* **TASK STATEMENT**
From the data below, retype exactly the lines starting with the one that contains "울우유 불매 주장에 황당" and ending with the one that contains "211 produse", both included.

* **SUPPLIED INFORMATION**
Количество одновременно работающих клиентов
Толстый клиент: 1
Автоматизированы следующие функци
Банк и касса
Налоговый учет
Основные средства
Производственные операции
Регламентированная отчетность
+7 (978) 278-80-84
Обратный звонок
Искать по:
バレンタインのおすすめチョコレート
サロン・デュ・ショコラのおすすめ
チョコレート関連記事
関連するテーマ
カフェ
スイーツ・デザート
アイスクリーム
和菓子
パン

* * *

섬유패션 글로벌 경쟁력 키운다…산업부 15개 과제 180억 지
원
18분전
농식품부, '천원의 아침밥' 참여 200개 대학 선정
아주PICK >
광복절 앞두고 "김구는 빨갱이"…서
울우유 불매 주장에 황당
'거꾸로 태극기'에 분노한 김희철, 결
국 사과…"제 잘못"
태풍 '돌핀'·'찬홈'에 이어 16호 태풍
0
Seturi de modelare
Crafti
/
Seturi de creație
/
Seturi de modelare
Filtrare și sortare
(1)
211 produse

* **OUTPUT OF THE TASK**
울우유 불매 주장에 황당
'거꾸로 태극기'에 분노한 김희철, 결
국 사과…"제 잘못"
태풍 '돌핀'·'찬홈'에 이어 16호 태풍
0
Seturi de modelare
Crafti
/
Seturi de creație
/
Seturi de modelare
Filtrare și sortare
(1)
211 produse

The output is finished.